Third: power cuts and boot order. In India, power blips happen. If the mains return while the charging hub or devices are mid‑boot, some phones get stuck waiting for external power negotiation. I solved most of that by adding a 5–10 second stagger in the power restore sequence (Hub → Charger → Devices). It made the setup a bit more brittle to timing changes, but dramatically reduced boot‑hangs.

Also: security and local network assumptions. I keep the MQTT broker on my Pi inside the local network and expose only the small webhook over a reverse SSH tunnel from a cheap VPS (₹300/month) with a static domain and TLS. That adds complexity: monitoring the tunnel, renewing the Let’s Encrypt cert. It was worth it — I didn’t want my Sonoff speaking to a cloud vendor I don’t control.

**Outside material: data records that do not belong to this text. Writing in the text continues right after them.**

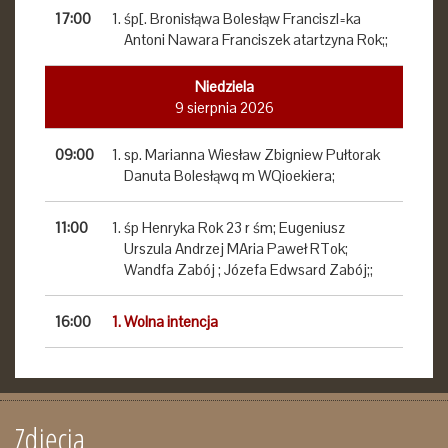
17:00
śp[. Bronisłąwa Bolesłąw Franciszl=ka
Antoni Nawara Franciszek atartzyna Rok;;
Niedziela
9 sierpnia 2026
09:00
sp. Marianna Wiesław Zbigniew Pułtorak
Danuta Bolesłąwq m WQioekiera;
11:00
śp Henryka Rok 23 r śm; Eugeniusz
Urszula Andrzej MAria Paweł RTok;
Wandfa Zabój ; Józefa Edwsard Zabój;;
16:00
Wolna intencja
Zdjęcia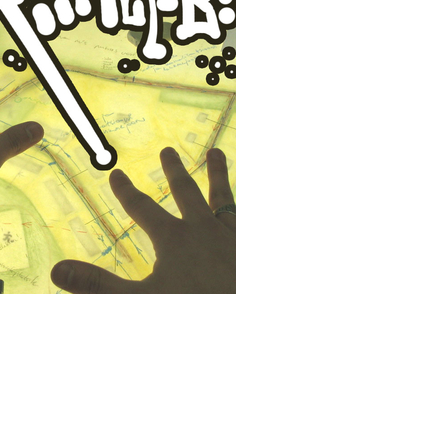
2016
2017
2018
2019
2020
2021
2022
2023
2024
2025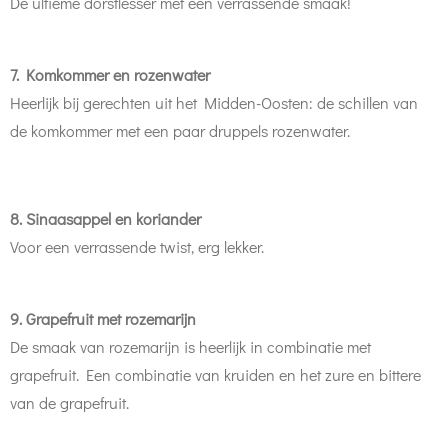
De ultieme dorstlesser met een verrassende smaak!
7.
Komkommer en rozenwater
Heerlijk bij gerechten uit het Midden-Oosten: de schillen van
de komkommer met een paar druppels rozenwater.
8. Sinaasappel en koriander
Voor een verrassende twist, erg lekker.
9. Grapefruit met rozemarijn
De smaak van rozemarijn is heerlijk in combinatie met
grapefruit. Een combinatie van kruiden en het zure en bittere
van de grapefruit.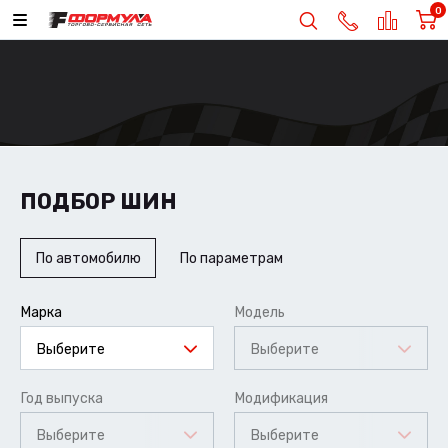
0
ПОДБОР ШИН
По автомобилю
По параметрам
Марка
Модель
Выберите
Выберите
Год выпуска
Модификация
Выберите
Выберите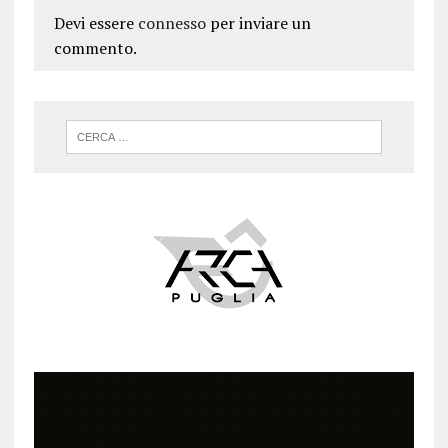
Devi essere
connesso
per inviare un
commento.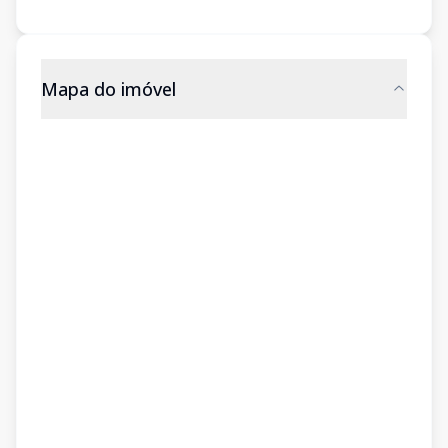
Mapa do imóvel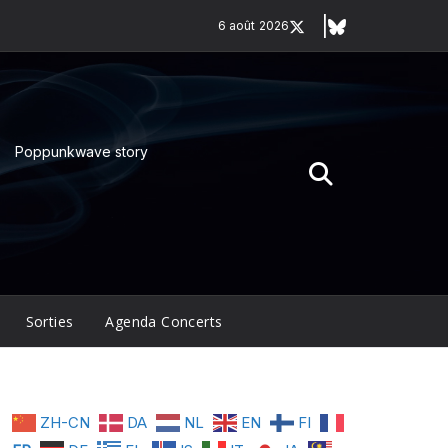
6 août 2026
Poppunkwave story
Sorties
Agenda Concerts
ZH-CN
DA
NL
EN
FI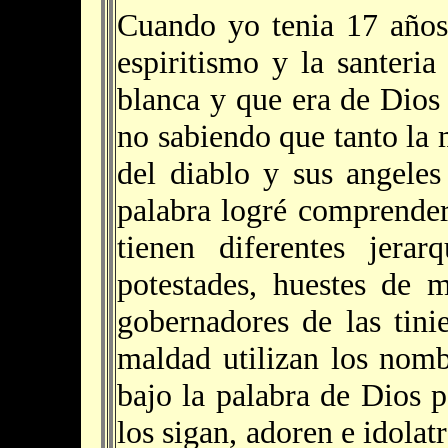
Cuando yo tenia 17 años
espiritismo y la santeri
blanca y que era de Dios 
no sabiendo que tanto la 
del diablo y sus angeles
palabra logré comprende
tienen diferentes jerar
potestades, huestes de m
gobernadores de las tinie
maldad utilizan los nom
bajo la palabra de Dios p
los sigan, adoren e idolat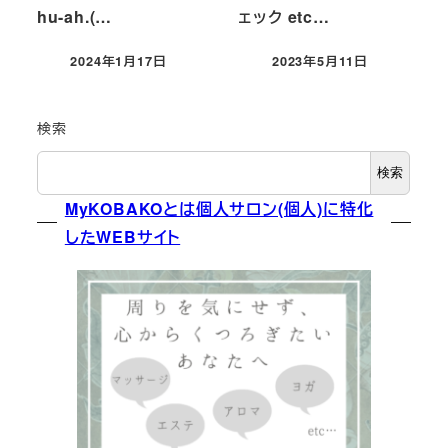
hu-ah.(…
ェック etc…
2024年1月17日
2023年5月11日
投稿日
投稿日
検索
検索
MyKOBAKOとは個人サロン(個人)に特化
したWEBサイト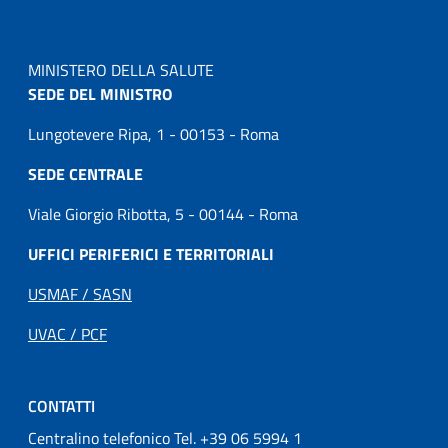
MINISTERO DELLA SALUTE
SEDE DEL MINISTRO
Lungotevere Ripa, 1 - 00153 - Roma
SEDE CENTRALE
Viale Giorgio Ribotta, 5 - 00144 - Roma
UFFICI PERIFERICI E TERRITORIALI
USMAF / SASN
UVAC / PCF
CONTATTI
Centralino telefonico Tel. +39 06 5994 1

A few practical notes (because you’ll ask)

Why I kept doing this

Because the ROI is immediate: ₹700 + an evening of tinkering saved me recurring, interruptive work that added up to hours per week. It changed the mental model of the lab: a known, automatable piece of infra rather than a mystical pile of flaky phones.

That said, I didn’t forget the underlying issues. The power‑cycle bought the team time to ship fixes without the daily drag of failed runs. But it also tempted us into complacency for a few weeks — a mistake I won’t repeat.

Takeaway

If you have a small device lab that falls over more often than it should, a cheap, local power‑cycle is the cheapest productivity win you can buy. It’s not a root‑cause fix. Treat it as staging‑cleanup: automate the reset, log the failures it prevents, and use those logs to prioritize real fixes. And always keep a spare Sonoff and a tiny USB‑TTL — you will need them.